“Don’t get your hopes too high,” their levelheaded navigator warned them. “None of these islands may have a beach big enough to land a fighter plane. If that’s so, we’ll lose Sweet Rosy O’Grady anyway.”

“And if we can land,” Barry added, “the place may be swarming with Japs. Personally I’m for taking the risk, but if there’s one man who doesn’t like the idea, we’ll turn back and bail out over Mau River. Tony would have a bare chance to live if we pulled his ripcord and chucked him out.”

Silence answered him. It was broken finally by Curly Levitt’s voice giving Barry the compass course for an unnamed islet that they might hope to reach ahead of the fog.

“Okay, Crusoes, you asked for it!” Rosy’s Old Man said cheerfully. “We’ll be in sight of Island number one in about twenty minutes.”

In twenty minutes to the dot they sighted the first white-and-green bump on the ocean’s surface. The islet rose to a central peak about three hundred feet high, covered completely with jungle. As the Fortress swept over it at two thousand feet, her crew voiced their disappointment. Such beaches as the place possessed were narrow and rocky. A helicopter might have found a landing place, but not a bomber with a 90-mile-per-hour landing speed.

Almost before the little peak had passed beneath, Curly was laying the course for Island number two. It lay a little farther to the north, and away from the weather front. Its length, however, suggested better landing possibilities, and it was barely fifty miles away.

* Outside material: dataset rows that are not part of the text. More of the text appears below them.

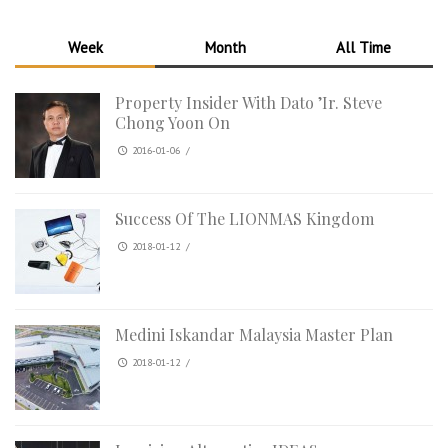
Week
Month
All Time
Property Insider With Dato ’Ir. Steve
Chong Yoon On
2016-01-06
/
Success Of The LIONMAS Kingdom
2018-01-12
/
Medini Iskandar Malaysia Master Plan
2018-01-12
/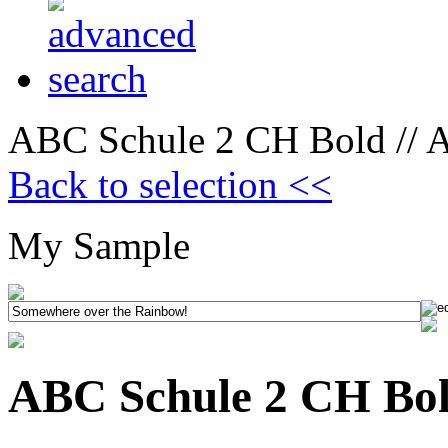
ABC Schule 2 CH Bold // A
Back to selection <<
My Sample
ABC Schule 2 CH Bold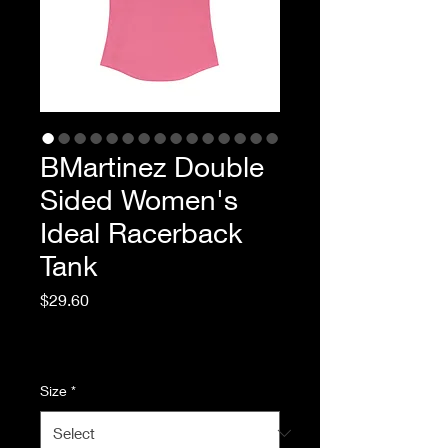
BMartinez Double
Sided Women's
Ideal Racerback
Tank
Price
$29.60
Excluding Sales Tax
|
Standard Shipping
Size
*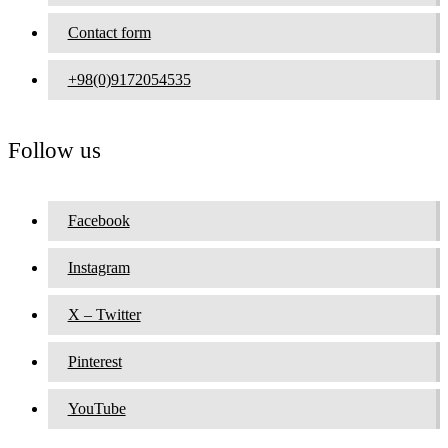
Contact form
+98(0)9172054535
Follow us
Facebook
Instagram
X – Twitter
Pinterest
YouTube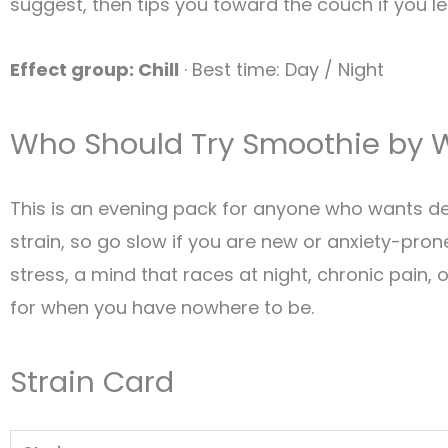
suggest, then tips you toward the couch if you l
Effect group: Chill
· Best time: Day / Night
Who Should Try Smoothie by W
This is an evening pack for anyone who wants dess
strain, so go slow if you are new or anxiety-pron
stress, a mind that races at night, chronic pain, 
for when you have nowhere to be.
Strain Card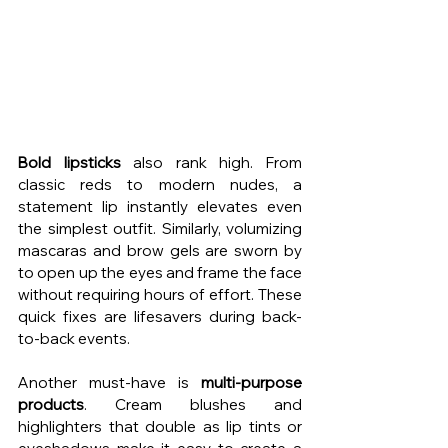
Bold lipsticks
 also rank high. From 
classic reds to modern nudes, a 
statement lip instantly elevates even 
the simplest outfit. Similarly, volumizing 
mascaras and brow gels are sworn by 
to open up the eyes and frame the face 
without requiring hours of effort. These 
quick fixes are lifesavers during back-
to-back events.
Another must-have is 
multi-purpose 
products
. Cream blushes and 
highlighters that double as lip tints or 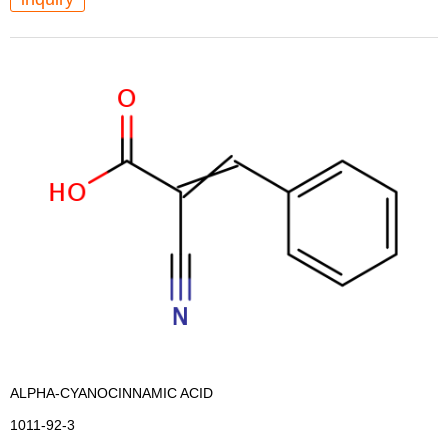
ALPHA-CYANOCINNAMIC ACID
1011-92-3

Ten minutes later Chick Enders pointed it out. As its low-lying shape became more distinct, the crew’s hopes rose. The south beach, they saw, was wide and free from stones, and the tide at this hour was out. The only fault of this natural runway was its slight curve, and the tiny brook that broke its length.

“I’ll chance it,” the young skipper decided. “As a matter of fact, it’s going to be a lot easier to set down on that beach than to take off—even supposing we can get more gas.”

Climbing to a safe height, he turned and came in for his landing. In order to make the most of the beach’s length, he brought Rosy’s wheels down just at the farther edge of the brook. The Fortress bucked a trifle in the wave-packed sand, and rolled to a smooth stop. Within her, six men cheered like maniacs.

“Hold it down, men,” Barry advised. “We don’t know what we’re up against yet. Our first job is to dress Tony’s wound. Then we’ll explore the island, if there’s time to do that before dark.... Curly, pass me the first-aid kit and a bottle of water, will you, please?”